(JTA) — For most of the Shabbat services streamed from Congregation Beth Israel in Colleyville, Texas, over the course of the past two years, only a few dozen people ever tuned in, mostly from their homes in the Fort Worth suburb.
But as the regular Shabbat morning service led by Rabbi Charlie Cytron-Walker was transformed into a harrowing hostage situation Saturday, thousands of people tuned in from all over the world.
“How many people are in there?” one woman commented on the video as she watched, the strains of the attacker’s voice audible on the stream. “Prayers,” another person wrote, as heart and anger emoji “reactions” flowed alongside the video, which was frozen on an empty stage.
Another comment summed it up: “OMG. Is this LIVE??”
It was — and it remained that way for a significant amount of time before being taken offline, giving an unprecedented number of people got a front-row seat Saturday into a dangerous attack on a Jewish community.
The dynamic was very different from past synagogue attacks, including the 2018 shooting at Tree of Life Congregation in Pittsburgh in which 11 Jews were killed during Shabbat services. There, news trickled out, but much remained unknown about what transpired inside the synagogue for some time.
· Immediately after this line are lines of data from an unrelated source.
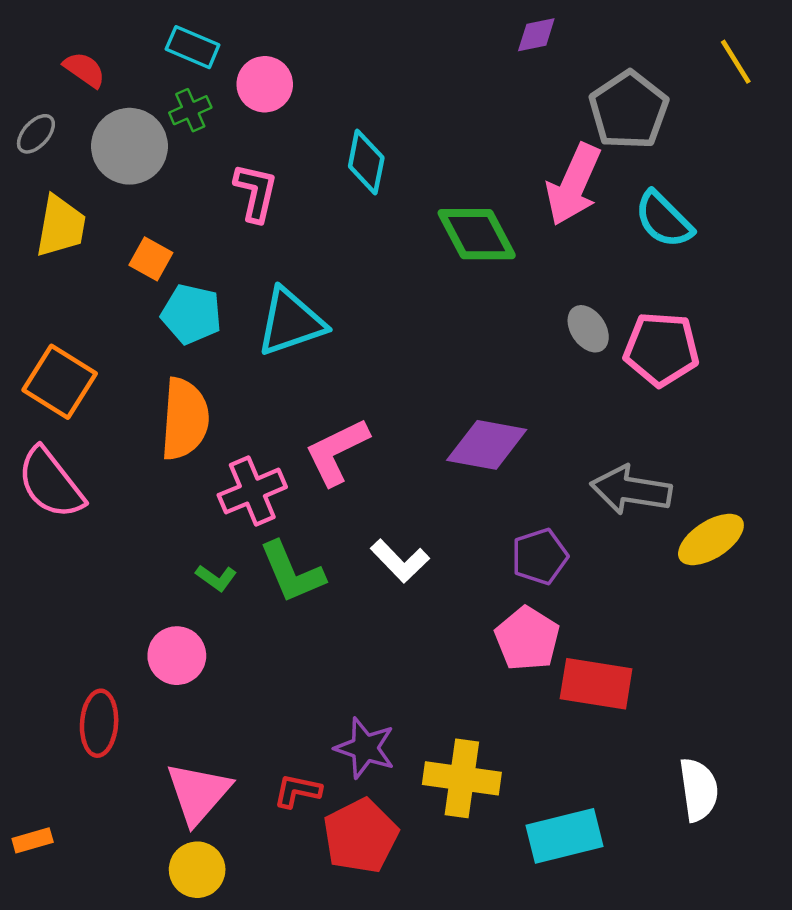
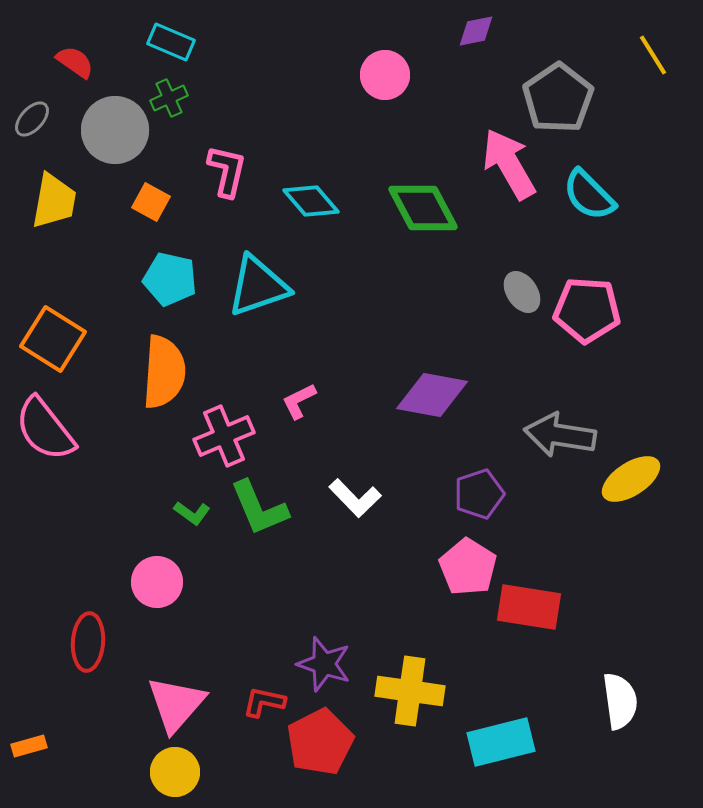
pink circle: (265, 84) -> (385, 75), moved
cyan diamond: (366, 162) -> (311, 201), moved, turned -52
pink arrow: (573, 185) -> (509, 164), turned 126
orange square: (151, 259) -> (151, 202), moved
pink L-shape: (337, 452) -> (299, 401), size x0.6

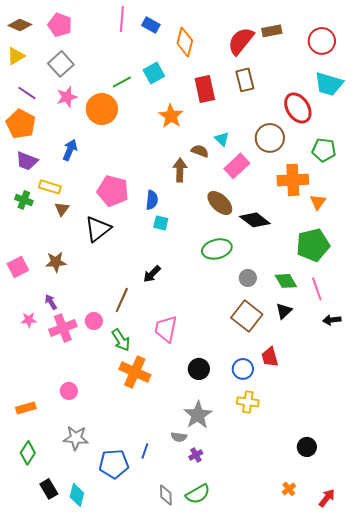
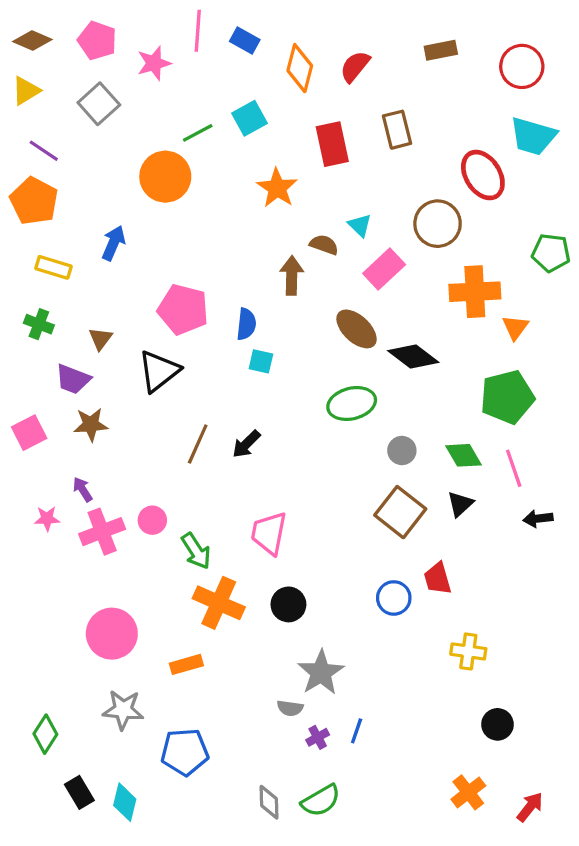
red semicircle: (241, 41) -> (355, 66), moved, size x0.7
pink star: (67, 97) -> (154, 63), moved
green pentagon: (324, 150) -> (551, 253), moved
purple trapezoid: (27, 161) -> (73, 379), moved
yellow rectangle: (50, 187) -> (53, 267), moved
brown line: (122, 300) -> (198, 444), moved
black circle: (199, 369) -> (288, 604), moved
pink circle: (69, 391) -> (112, 634), size x1.8
yellow cross: (248, 402) -> (468, 651), moved
orange rectangle: (26, 408) -> (186, 664), moved
blue line: (145, 451) -> (357, 731), moved
orange cross: (289, 489) -> (468, 792), size x1.5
Like Congregation Beth Israel, Tree of Life began streaming its services in 2020 after the COVID-19 pandemic made in-person prayer dangerous.
A gunman aimed to stream his attack on a synagogue in Poway, California, in 2019, inspired by the perpetrator of a mass killing at two mosques in New Zealand who streamed the violence on Facebook. But he was not successful.
In Colleyville, the streaming was not a promotional strategy by a violent attacker but a function of the synagogue’s technology. Congregation Beth Israel began streaming services in March 2020, shortly after shutting down because of the pandemic, and like many synagogues it eventually set up cameras that are permanently trained on the bimah, where they remained focused on Saturday after the hostage situation began.
All over the world, thousands of people listened as the disembodied voice of the armed attacker came through their computers. Their screens showed the silent prayer that ends the Amidah, the point in the service at which the attacker interrupted the prayers.
Those listening in included law enforcement representatives who benefited from being able to hear what was happening inside the synagogue and people close to the congregation who tuned in to see if people they know and care about were safe.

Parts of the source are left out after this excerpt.